Two Amazon Interview Questions
February 26, 2016
For the first question, the obvious answer is a hash table. We’ll take the hash table from the Standard Prelude, adapt it to a set (key only, no associated value) and add a random
operator:
(define (make-set hash eql? size) (let ((table (make-vector size (list)))) (lambda (message . args) (if (eq? message 'random) (let loop ((index (randint size))) (if (pair? (vector-ref table index)) (fortune (vector-ref table index)) (loop (randint size)))) (let* ((key (car args)) (index (modulo (hash key) size)) (bucket (vector-ref table index))) (case message ((member?) (let loop ((bucket bucket)) (cond ((null? bucket) #f) ((eql? (car bucket) key) #t) (else (loop (cdr bucket)))))) ((insert) (vector-set! table index (let loop ((bucket bucket)) (cond ((null? bucket) (list key)) ((eql? (car bucket) key) bucket) (else (cons (car bucket) (loop (cdr bucket)))))))) ((delete) (vector-set! table index (let loop ((bucket bucket)) (cond ((null? bucket) bucket) ((eql? (car bucket) key) (cdr bucket)) (else (cons (car bucket) (loop (cdr bucket)))))))) (else (error 'set "unrecognized message"))))))))
Here are some examples:
> (define s (make-set identity = 7)) > (s 'insert 1) > (s 'insert 2) > (s 'insert 3) > (s 'insert 4) > (s 'insert 5) > (s 'member? 2) #t > (s 'delete 2) > (s 'member? 2) #f > (s 'random) 4
For the second question, we collect counts of each item in a first pass, then make a second pass where we return the first item with an even count:
(define (first-even lt? xs) (define (eql? a b) (if (lt? a b) #f (not (lt? b a)))) (let* ((evens (map car (filter (lambda (x) (even? (cdr x))) (uniq-c eql? (sort lt? xs))))) (firsts (filter (lambda (x) (member x evens)) xs))) (if (pair? firsts) (car firsts) #f)))
Here are some examples:
> (first-even < '(1 2 1 3 1 2 1)) 1 > (first-even < '(1 2 3 4 5)) #f
You can run the programs at http://ideone.com/XO5Q1W, where you will also see contributions from the Standard Prelude.
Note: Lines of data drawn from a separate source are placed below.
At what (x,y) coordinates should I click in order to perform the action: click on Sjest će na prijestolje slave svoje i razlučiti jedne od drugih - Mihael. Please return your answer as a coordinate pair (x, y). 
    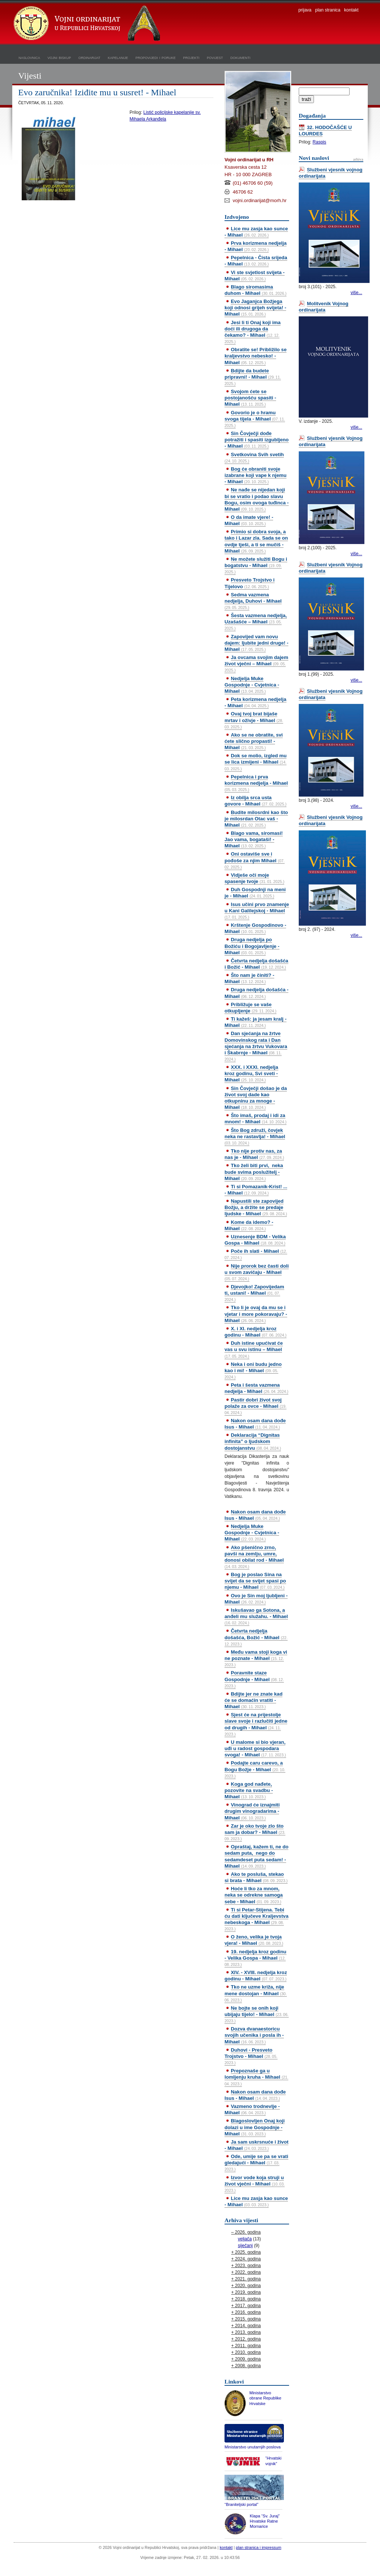
    Looking at the image, I should click on (256, 1724). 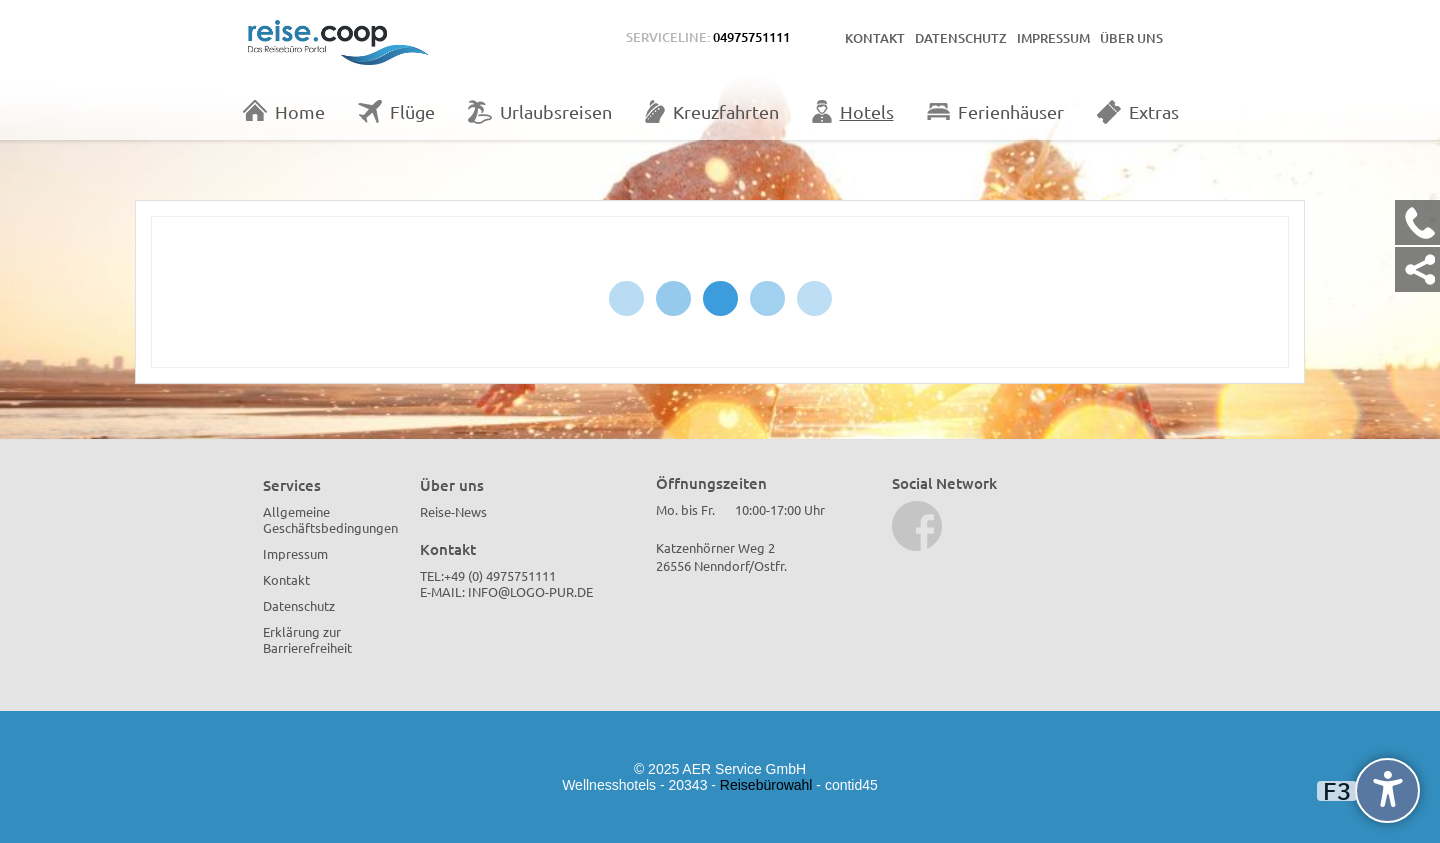 What do you see at coordinates (284, 111) in the screenshot?
I see `Home` at bounding box center [284, 111].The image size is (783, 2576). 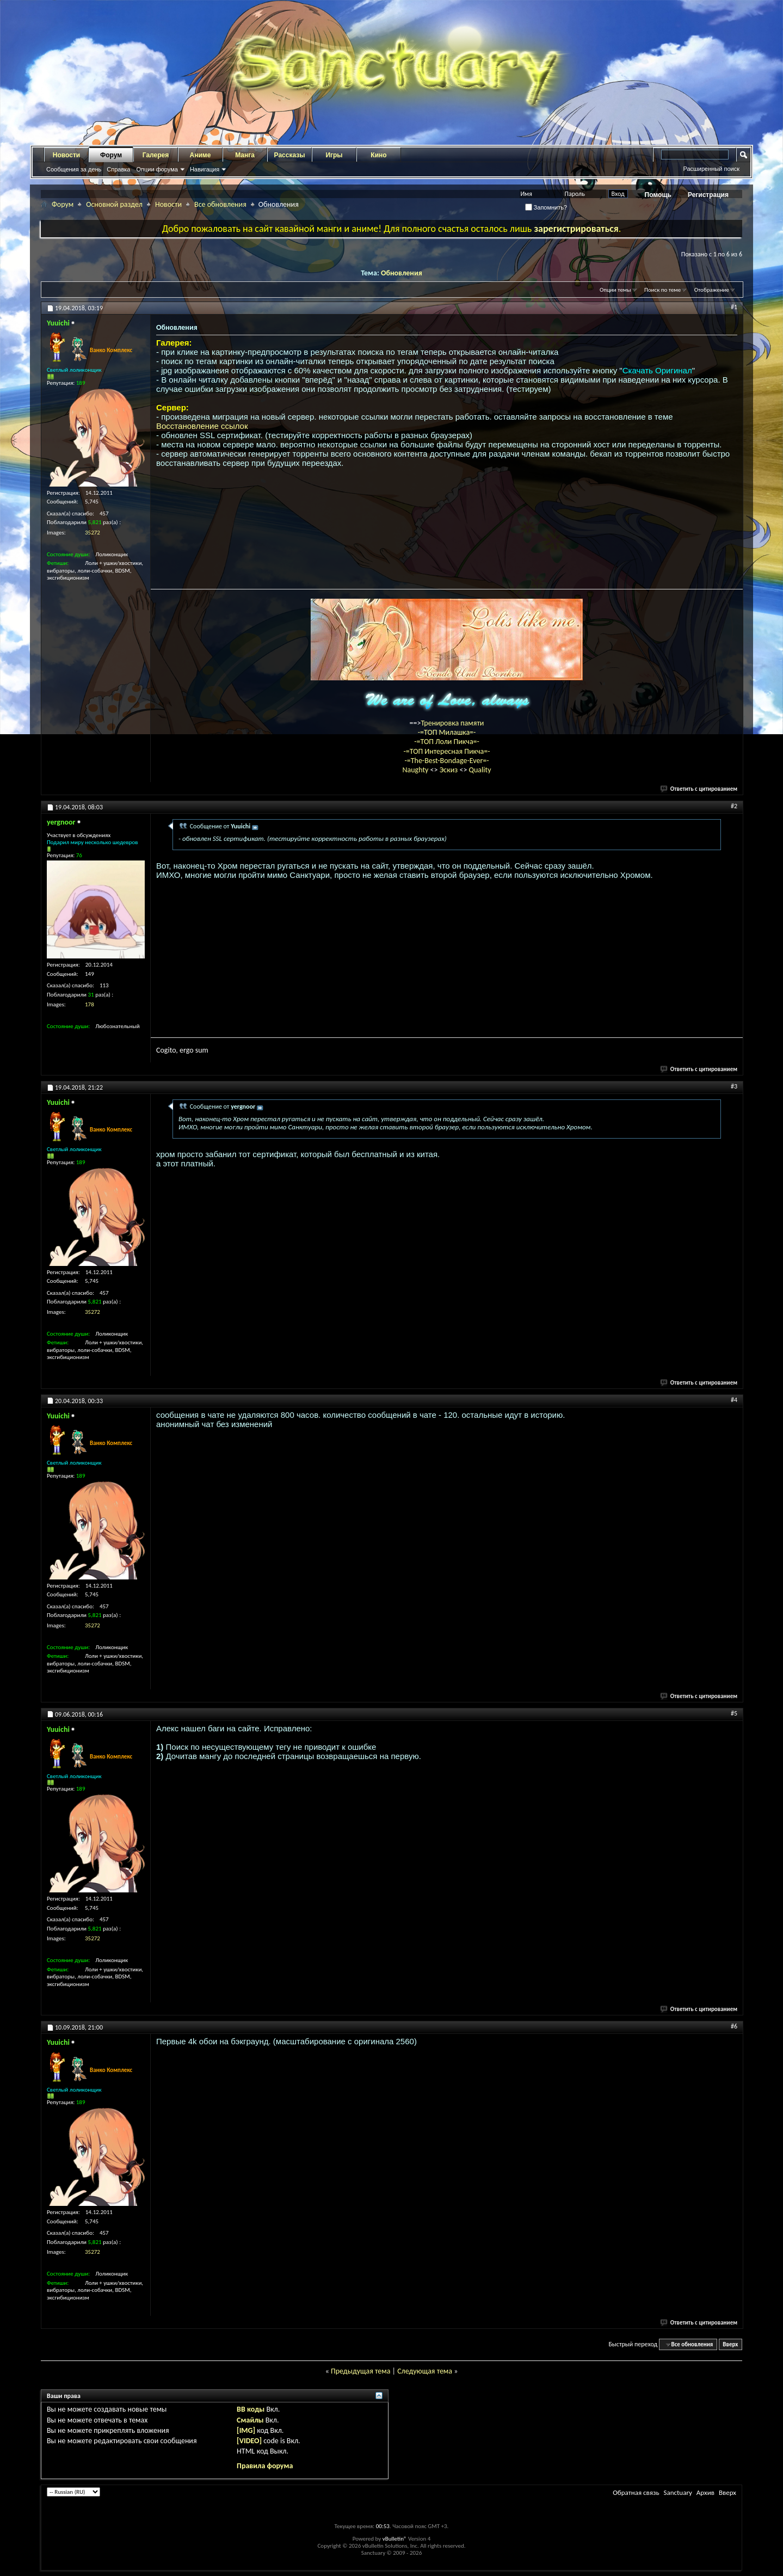 I want to click on -=ТОП Лоли Пикча=-, so click(x=446, y=741).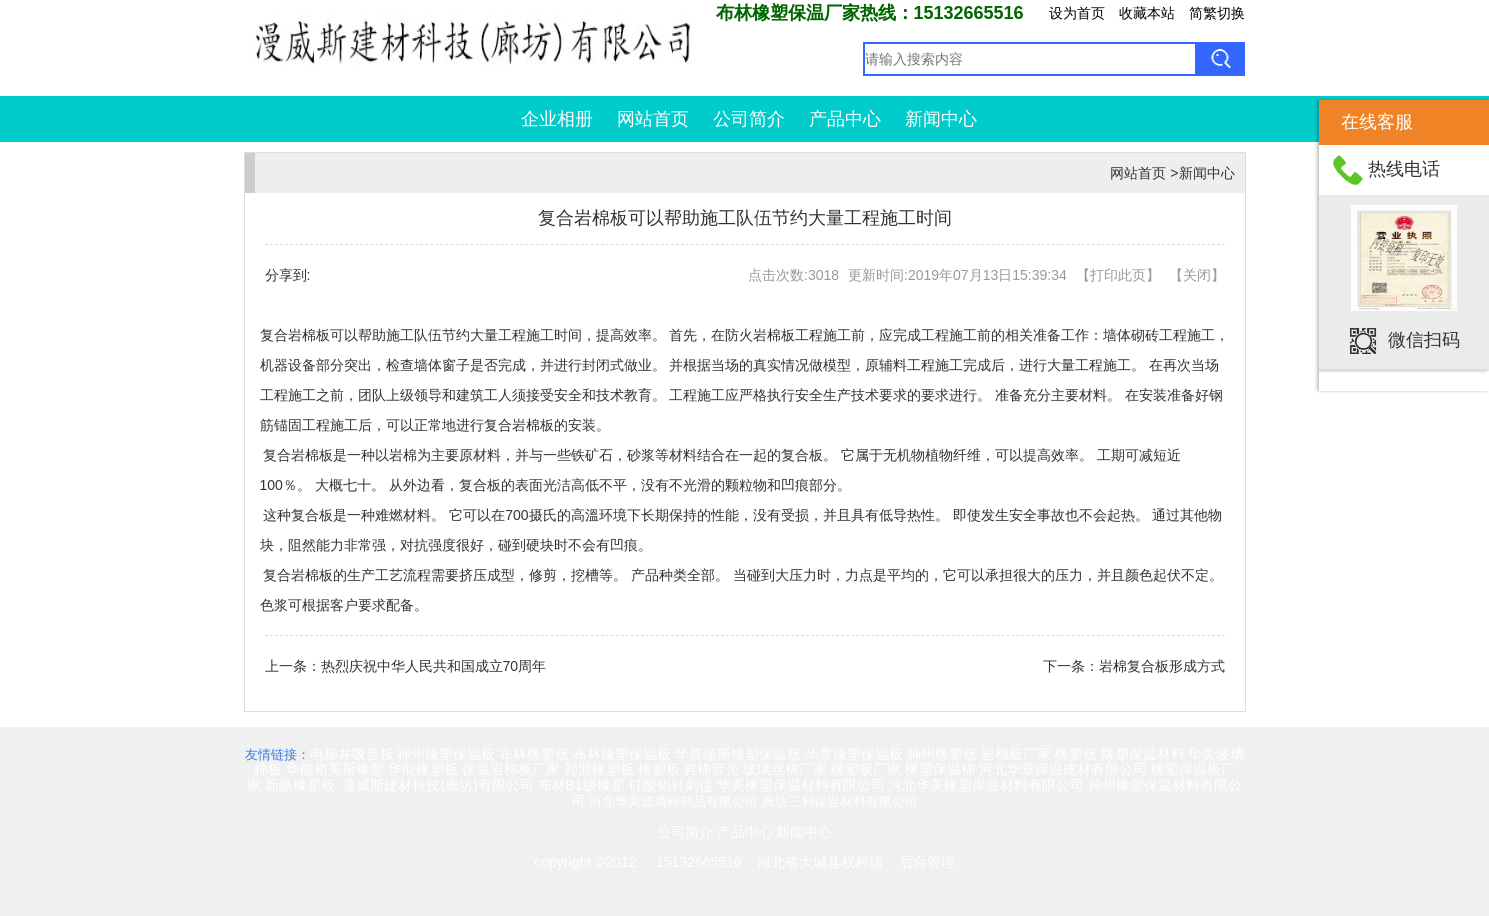  Describe the element at coordinates (1147, 13) in the screenshot. I see `收藏本站` at that location. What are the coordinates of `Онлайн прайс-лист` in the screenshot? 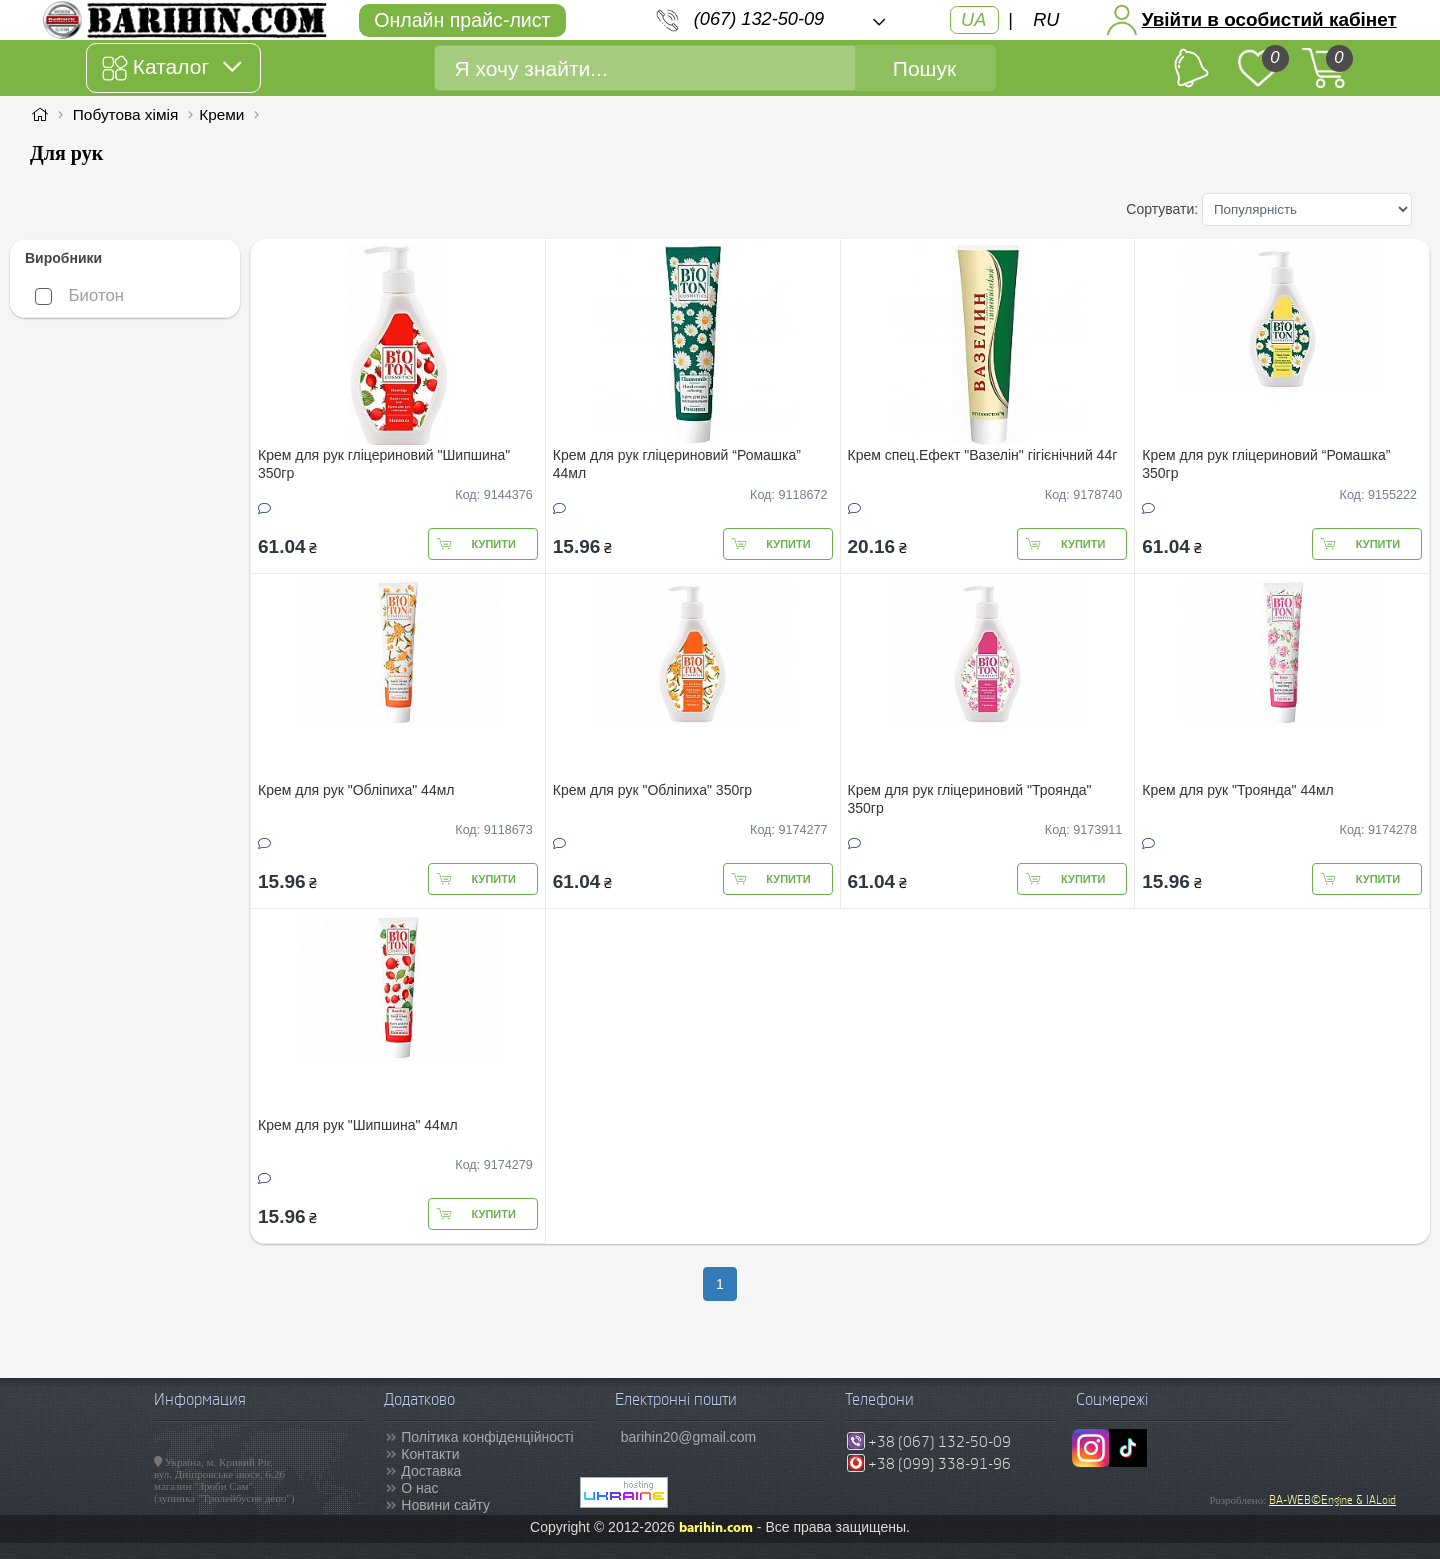 It's located at (462, 20).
Hash tables are not constant time. They’re amortized O(1), which is very different – try implementing a hard-realtime system with hash tables.
@Janne – I’d have thought it depends on the situation, if you either don’t need to resize because you know in advance the required table size or you spread the cost of resizing the table over many insertions, and if your hash function is perfect or in practice produces a good distribution, then most people would be happy calling that constant (or at least bounded) time.
Anyway, the suggested random selection seems to be randomly selecting a (non-empty) hash table bucket, then selecting an element in that bucket – this isn’t going to produce a uniform distribution. If you are going for linked list buckets, better to allocate the list nodes from a separate array, then randomly select from that array rather than from the hash bucket array.
Does random operate in constant time? Is not it O(n)?
The answer given here has a nice way of making a uniform selection:
http://stackoverflow.com/questions/8629447/efficiently-picking-a-random-element-from-a-chained-hash-table
If there are N buckets and L is the length of the longest hash table bucket chain, first randomly choose a non-empty bucket, then choose j from 0 to L-1 (inclusive), if bucket has a jth element in its chain, return that, otherwise choose another j.
Assuming items are spread randomly across the hash buckets, average runtime should be O(1).
I’m getting it wrong now: that should be, if there is no jth element in the bucket, start again by choosing another bucket.